_Task objective_
Find all lines in the records that include the word "terzi", and copy them out.

_Entries shown_
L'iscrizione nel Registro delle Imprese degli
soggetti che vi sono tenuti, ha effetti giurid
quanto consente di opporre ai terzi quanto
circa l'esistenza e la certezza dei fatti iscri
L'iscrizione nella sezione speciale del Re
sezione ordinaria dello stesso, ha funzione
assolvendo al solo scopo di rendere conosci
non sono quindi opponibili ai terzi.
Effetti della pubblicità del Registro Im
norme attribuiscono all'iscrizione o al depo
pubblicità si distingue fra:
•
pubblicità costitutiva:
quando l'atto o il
...
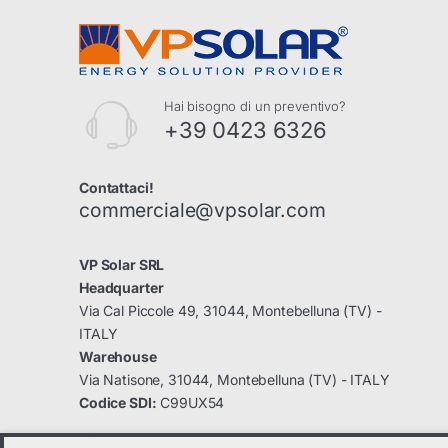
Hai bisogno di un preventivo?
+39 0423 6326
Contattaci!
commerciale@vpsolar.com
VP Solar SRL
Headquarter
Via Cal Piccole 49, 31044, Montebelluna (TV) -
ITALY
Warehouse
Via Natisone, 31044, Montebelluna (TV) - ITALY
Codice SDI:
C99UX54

_Exercise response_
quanto consente di opporre ai terzi quanto
non sono quindi opponibili ai terzi.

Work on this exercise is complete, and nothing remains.